The second is Manchanabele Dam, which supplies water to the town of Magadi and offers breathtaking views of the backwaters of the Arkavathi river. Visitors can enjoy activities like boating and kayaking on the beautiful lake formed by the dam.
Finally, Thippagondanahalli Reservoir, also known as Chamarajasagar, is a popular recreational spot frequented by nature and bird lovers. It’s an ideal place for bird watching, where you can spot various species of avian fauna.
What is the best time to visit Savandurga Trek
It is recommended to do the Savandurga Trek between the end of September to February, which is the best season for this trek. During summer, the rocks radiate a lot of heat, and during the monsoon, the trail becomes slippery and dangerous, making it difficult to climb.
Therefore, it is not recommended to do this trek during summer and peak monsoon months. Winter months are the best for this trek as the trail is open and does not feature any trees.
How to reach the starting point of the trek?
To reach Savandurga from Bangalore by vehicle, there are two routes to choose from. The first route is about 50 kilometers long and includes a visit to the 400-year-old Dodda Aladamara Banyan Tree. The second route is almost 63 kilometers long but offers scenic views of the rural and green side of Bangalore. It is recommended to take the second route for a more enjoyable experience.
For those using public transport, the most convenient way to reach Savandurga is by taking a bus from the Majestic Bus Stop to Magadi, and then a shared auto or bus to the Sri Lakshmi Narasimhaswamy Temple.

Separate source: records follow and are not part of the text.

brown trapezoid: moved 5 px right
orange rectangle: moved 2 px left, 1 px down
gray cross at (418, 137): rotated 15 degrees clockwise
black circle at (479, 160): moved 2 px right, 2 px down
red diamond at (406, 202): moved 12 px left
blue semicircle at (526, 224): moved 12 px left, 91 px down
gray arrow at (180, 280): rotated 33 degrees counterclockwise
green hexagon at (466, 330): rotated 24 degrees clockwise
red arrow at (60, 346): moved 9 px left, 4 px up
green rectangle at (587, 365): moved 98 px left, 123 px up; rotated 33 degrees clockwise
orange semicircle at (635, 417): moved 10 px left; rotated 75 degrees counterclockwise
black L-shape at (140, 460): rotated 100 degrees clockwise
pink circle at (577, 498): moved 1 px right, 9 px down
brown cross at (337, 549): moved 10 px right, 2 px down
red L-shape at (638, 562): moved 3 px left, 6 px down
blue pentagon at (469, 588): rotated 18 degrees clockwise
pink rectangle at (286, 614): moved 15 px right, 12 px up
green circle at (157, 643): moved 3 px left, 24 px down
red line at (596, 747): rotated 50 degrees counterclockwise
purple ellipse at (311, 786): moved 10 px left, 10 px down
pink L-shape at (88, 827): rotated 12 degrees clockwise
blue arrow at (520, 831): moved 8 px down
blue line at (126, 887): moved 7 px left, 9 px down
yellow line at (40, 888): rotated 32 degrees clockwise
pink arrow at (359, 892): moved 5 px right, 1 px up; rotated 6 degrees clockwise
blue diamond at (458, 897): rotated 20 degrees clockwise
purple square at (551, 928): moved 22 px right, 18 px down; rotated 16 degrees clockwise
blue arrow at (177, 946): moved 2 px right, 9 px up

Shared autos are available every 15 minutes and cost Rs. 20 per person, while buses are available every 30 minutes and cost Rs. 15 per person.
Availability of accommodations and food near the trek
Travellers planning to trek Savandurga should bring their own food since there are no restaurants or proper meal options available at the base or in the nearby village. Snack stalls are the only source of food, and non-purified groundwater is the only water source available. Therefore, it is recommended to bring at least 2 litres of water from home if you are allergic to groundwater.

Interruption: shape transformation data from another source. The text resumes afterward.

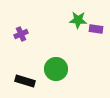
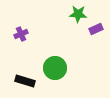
green star: moved 6 px up
purple rectangle: rotated 32 degrees counterclockwise
green circle: moved 1 px left, 1 px up
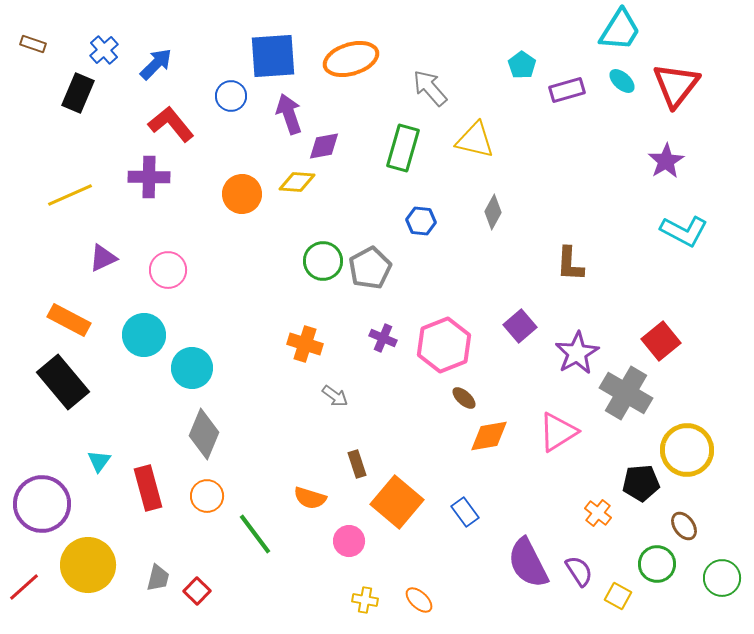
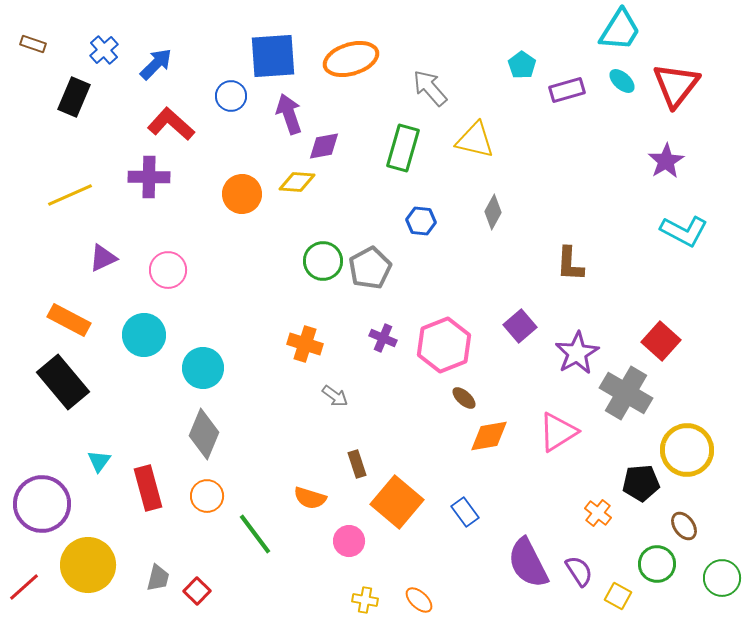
black rectangle at (78, 93): moved 4 px left, 4 px down
red L-shape at (171, 124): rotated 9 degrees counterclockwise
red square at (661, 341): rotated 9 degrees counterclockwise
cyan circle at (192, 368): moved 11 px right
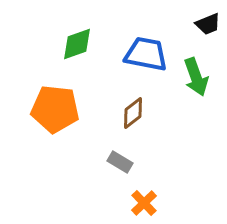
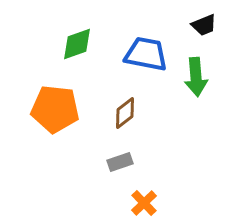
black trapezoid: moved 4 px left, 1 px down
green arrow: rotated 15 degrees clockwise
brown diamond: moved 8 px left
gray rectangle: rotated 50 degrees counterclockwise
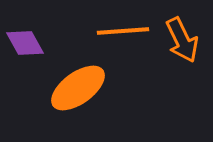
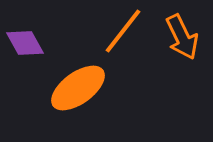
orange line: rotated 48 degrees counterclockwise
orange arrow: moved 3 px up
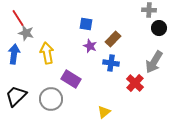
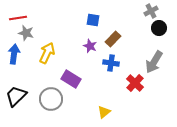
gray cross: moved 2 px right, 1 px down; rotated 32 degrees counterclockwise
red line: rotated 66 degrees counterclockwise
blue square: moved 7 px right, 4 px up
yellow arrow: rotated 35 degrees clockwise
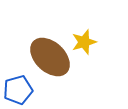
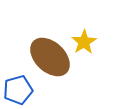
yellow star: rotated 15 degrees counterclockwise
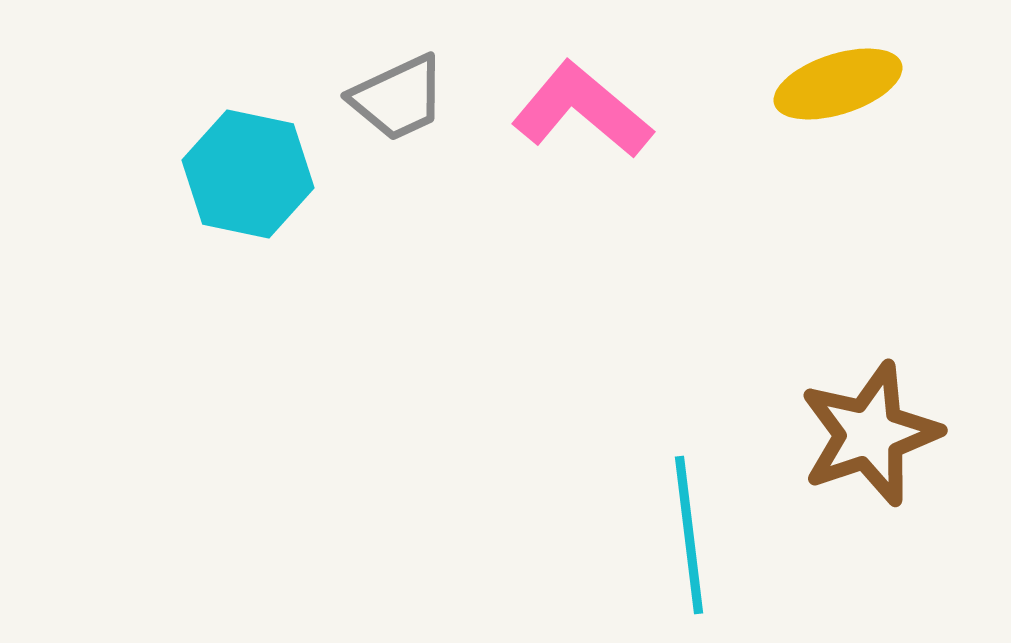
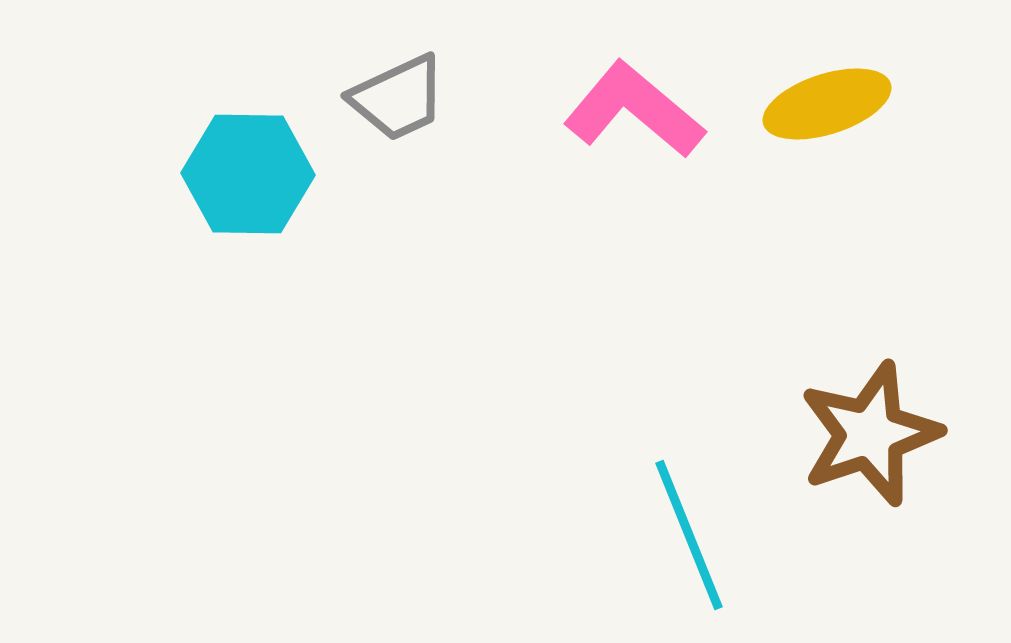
yellow ellipse: moved 11 px left, 20 px down
pink L-shape: moved 52 px right
cyan hexagon: rotated 11 degrees counterclockwise
cyan line: rotated 15 degrees counterclockwise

As it is a one-day trek, there is no need to stay near the base, and you can book a hotel in Bangalore or the nearby village and travel from there.
The Difficulty level of the Savandurga Trek
If you’re a first-time trekker, don’t worry, the Savandurga night trek is moderate and does not require any prior experience or professional training. However, you need to be careful during the rocky terrains, especially since it’s a night journey. While the trek is not classified as difficult, trekkers should always be prepared for any eventuality.

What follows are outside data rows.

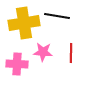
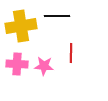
black line: rotated 10 degrees counterclockwise
yellow cross: moved 3 px left, 3 px down
pink star: moved 1 px right, 14 px down
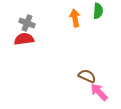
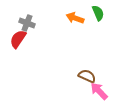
green semicircle: moved 2 px down; rotated 28 degrees counterclockwise
orange arrow: rotated 60 degrees counterclockwise
red semicircle: moved 6 px left; rotated 48 degrees counterclockwise
pink arrow: moved 1 px up
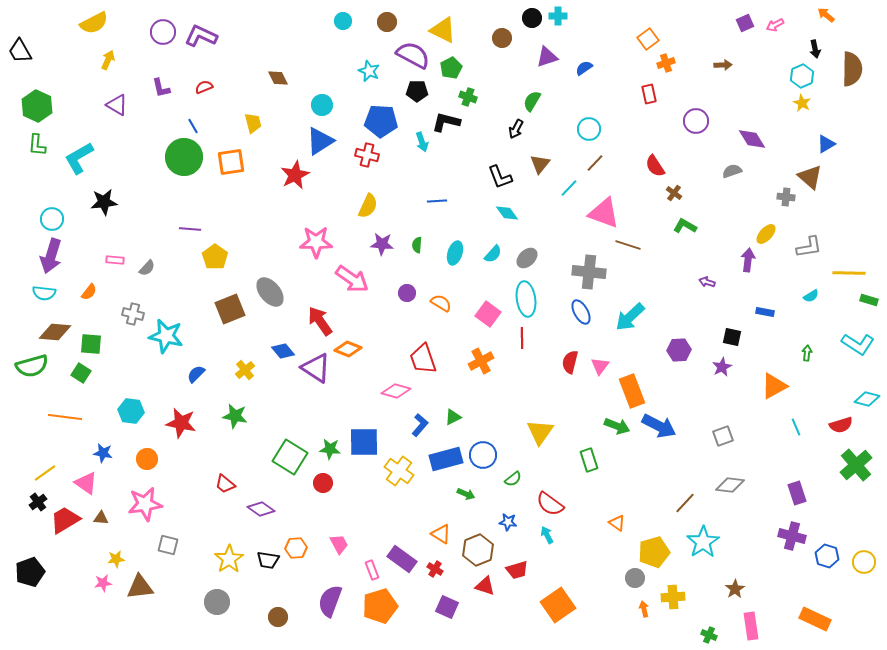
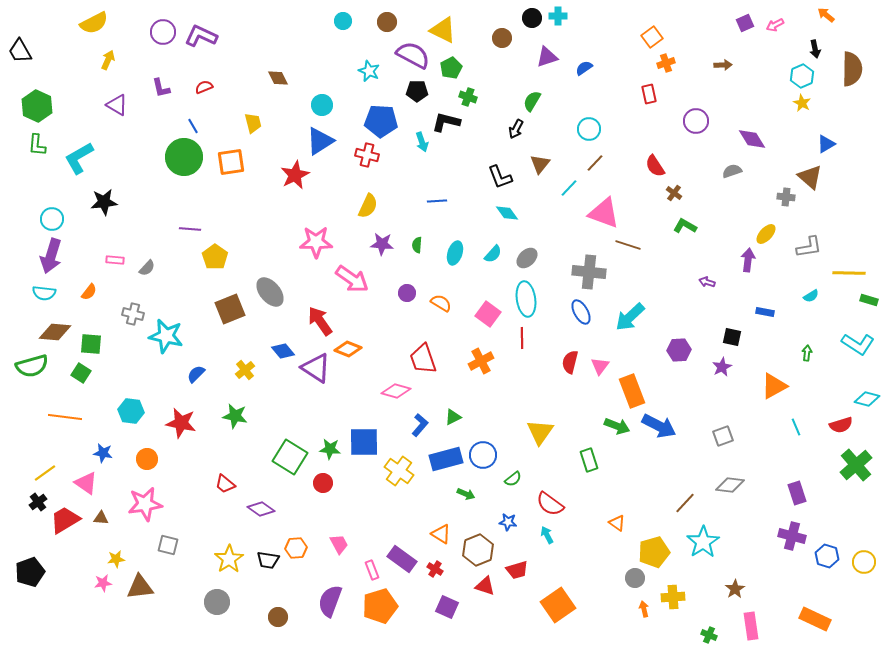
orange square at (648, 39): moved 4 px right, 2 px up
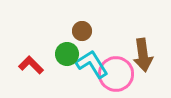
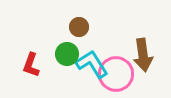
brown circle: moved 3 px left, 4 px up
red L-shape: rotated 115 degrees counterclockwise
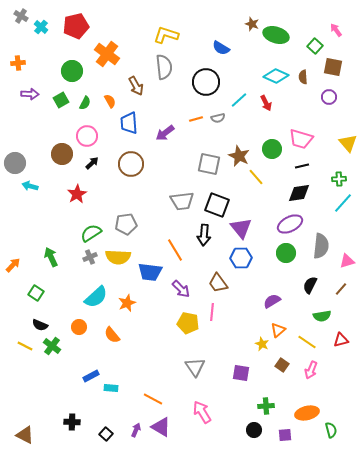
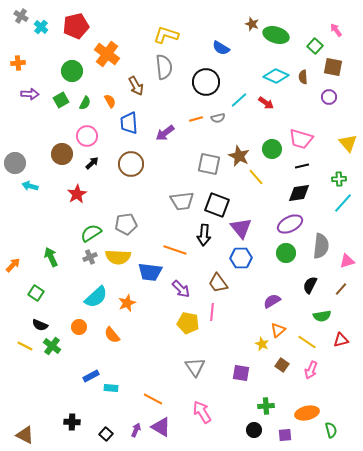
red arrow at (266, 103): rotated 28 degrees counterclockwise
orange line at (175, 250): rotated 40 degrees counterclockwise
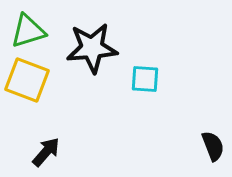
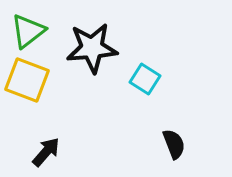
green triangle: rotated 21 degrees counterclockwise
cyan square: rotated 28 degrees clockwise
black semicircle: moved 39 px left, 2 px up
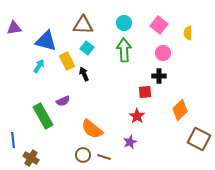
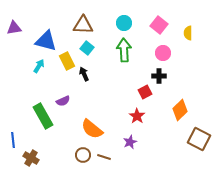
red square: rotated 24 degrees counterclockwise
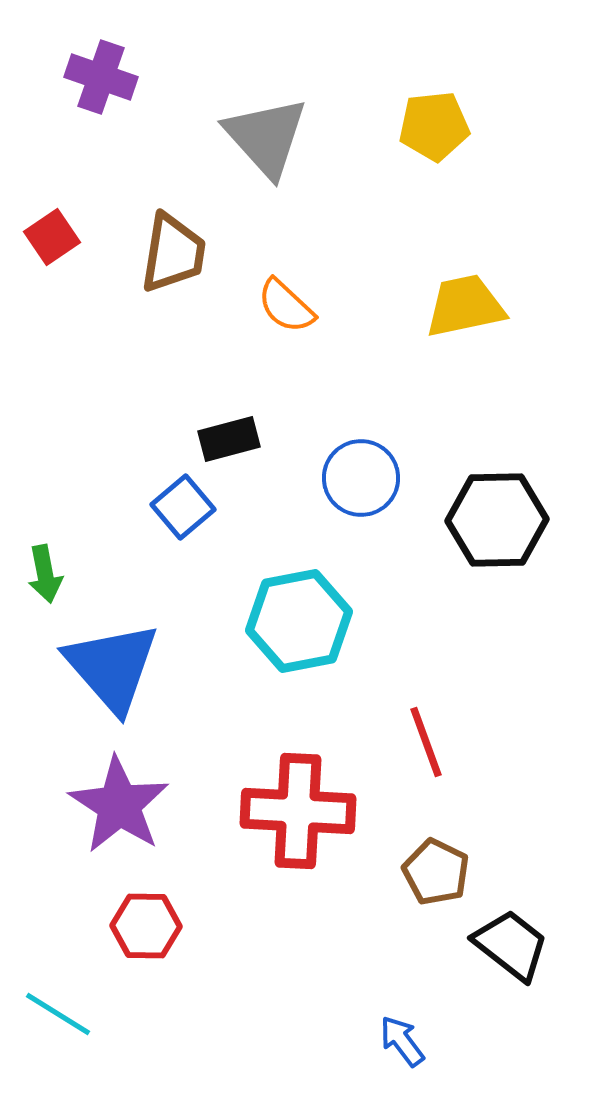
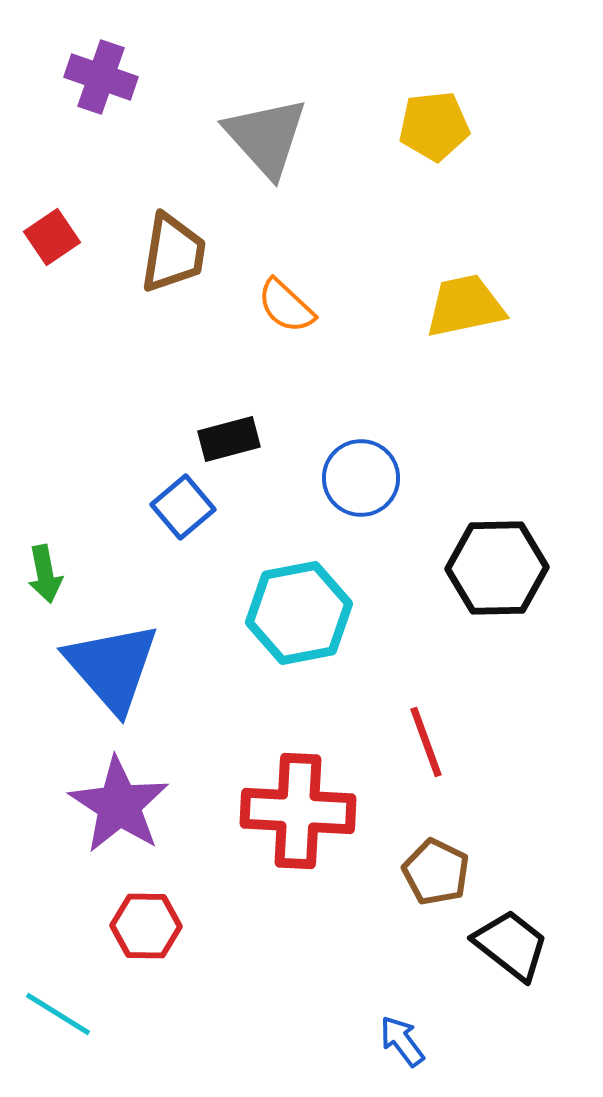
black hexagon: moved 48 px down
cyan hexagon: moved 8 px up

During monsoons, the trail can become extremely slippery, so it’s important to be careful with your choice of footwear and check weather charts to avoid days with anticipated heavy rain. There are also parts of the trek where trekkers will be required to scale small boulders or walk between large rocks. While descending, one can easily lose their grip and slip since the trail is primarily on steep granite rock, so it’s recommended to descend slowly one step at a time while keeping an eye on the trail.